La directora pronuncia un breve discurso y dice que la llegada del nuevo año significa que pueden seguir adelante. Todos comprenden que se refiere a Elías y a Rebecka, que hay que intentar dejar atrás lo ocurrido. Minoo busca automáticamente con la mirada a Linnéa, pero no la encuentra. Cae en la cuenta de que no la ha visto desde la noche de santa Lucía. Puede que no haya ido al instituto desde entonces.

Después, se reúnen en el aula y Max reparte las calificaciones y su valoración. Al entregarle el sobre a Minoo le dedica la misma sonrisa impersonal que siempre tiene para ella últimamente.

Esa complicidad secreta que antes había en sus miradas se ha esfumado por completo. ¿Existiría en realidad? ¿Y si solo fuera producto de su imaginación?

Pero me besó.

Se lo dice por enésima vez; es como un mantra que se ha repetido tantas veces que empieza a perder significado. En los momentos más sombríos llega a pensar que se inventó todo lo sucedido aquella noche en la casa de Max. Una psicosis propiciada por la ansiedad de las notas, amenazas de muerte sobrenaturales y demasiadas fantasías acerca del hecho de perder la virginidad con su profesor…

Minoo mira de reojo a Anna-Karin, que está a su lado, un poco más atrás, y acaba de abrir el sobre.

—¿Qué tal? —pregunta sin poder aguantar la curiosidad.

Anna-Karin duda un instante antes de responder.

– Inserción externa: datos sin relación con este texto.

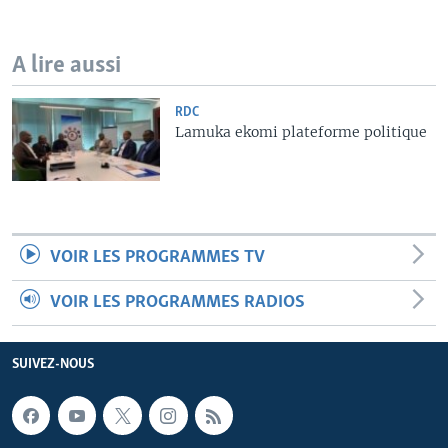
A lire aussi
RDC
Lamuka ekomi plateforme politique
VOIR LES PROGRAMMES TV
VOIR LES PROGRAMMES RADIOS
SUIVEZ-NOUS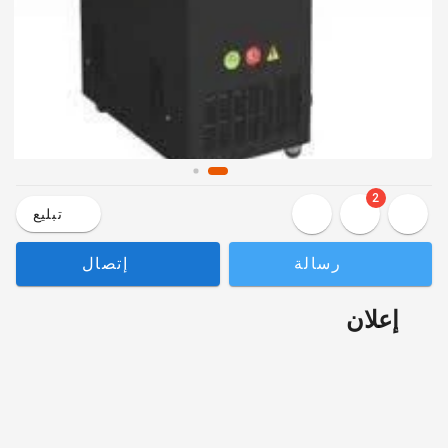
2
تبليع
رسالة
إتصال
إعلان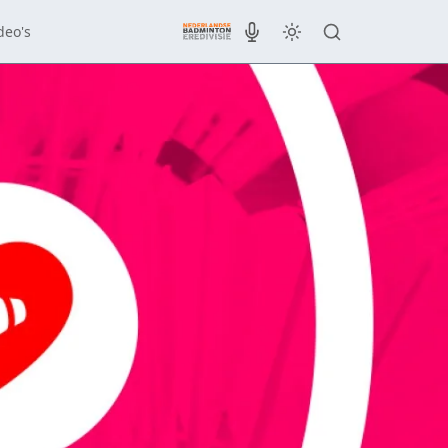
deo's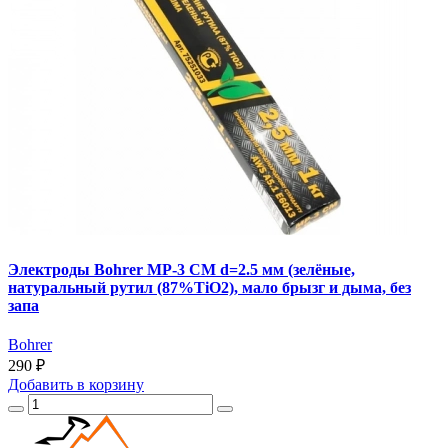
Электроды Bohrer МР-3 СМ d=2.5 мм (зелёные,
натуральный рутил (87%TiO2), мало брызг и дыма, без
запа
Bohrer
290 ₽
Добавить
в корзину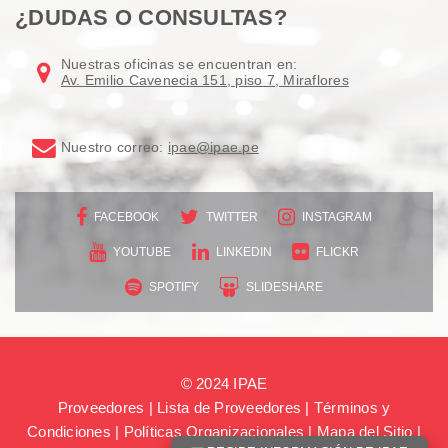
¿DUDAS O CONSULTAS?
Nuestras oficinas se encuentran en:
Av. Emilio Cavenecia 151, piso 7, Miraflores
Nuestro correo:
ipae@ipae.pe
FACEBOOK
TWITTER
INSTAGRAM
YOUTUBE
LINKEDIN
FLICKR
SPOTIFY
SLIDESHARE
© 2024 IPAE
Proveedores
|
Lista de Proveedores
|
Términos y
Condiciones
|
Políticas Organizacionales
|
Mapa del Sitio
|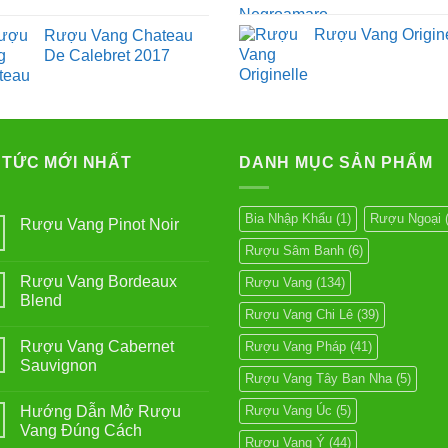
Rượu Vang Origine
Rượu Vang Chateau
De Calebret 2017
 TỨC MỚI NHẤT
DANH MỤC SẢN PHẨM
Bia Nhập Khẩu
(1)
Rượu Ngoại
(
Rượu Vang Pinot Noir
Không
Rượu Sâm Banh
(6)
có
bình
Rượu Vang Bordeaux
Rượu Vang
(134)
luận
ở
Blend
Rượu
Rượu Vang Chi Lê
(39)
Không
Vang
có
Pinot
Rượu Vang Cabernet
Rượu Vang Pháp
(41)
bình
Noir
luận
Sauvignon
ở
Rượu Vang Tây Ban Nha
(5)
Rượu
Không
Vang
có
Hướng Dẫn Mở Rượu
Rượu Vang Úc
(5)
Bordeaux
bình
Blend
luận
Vang Đúng Cách
ở
Rượu Vang Ý
(44)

La máxima nota en todas las asignaturas. Todas. Incluso en gimnasia.

¿Cuántas son merecidas?, siente deseos de preguntar Minoo, pero se calla y le responde con una sonrisa forzada.

—Enhorabuena —le dice.

—Gracias —musita Anna-Karin.

Minoo abre el sobre con el corazón bombeándole en el pecho. Pero todo está bien. Tan solo la valoración de gimnasia es peor que la de Anna-Karin. Pero eso no contará para la media.

Minoo es de las primeras en escapar del aula. Ni siquiera le desea a Max «Feliz Navidad». No soportaría otra sonrisa inútil. Cuando sale al patio ve el coche de su madre junto a la verja. Y siente un deseo incontenible de estar en casa. En cuanto llegue se sentará en su habitación, se pondrá a envolver regalos de Navidad y a inflarse de galletas de pimienta.

Gustaf se encuentra junto a la verja.

Está totalmente inmóvil y mira a Minoo fijamente.

Ella busca una salida. Su madre toca el claxon y Minoo la saluda con el brazo. Para llegar hasta el coche tiene que pasar por delante de Gustaf.

No puede enterarse de que lo sabes. Haz como si nada, se dice. Es solo Gustaf. El Gustaf Åhlander de siempre. Un chico muy agradable que juega al fútbol.

Que ha hecho un pacto con las fuerzas demoníacas.

Minoo se obliga a caminar con normalidad. Rápido, pero no demasiado. Pero el corazón se le desboca como si estuviera corriendo una maratón.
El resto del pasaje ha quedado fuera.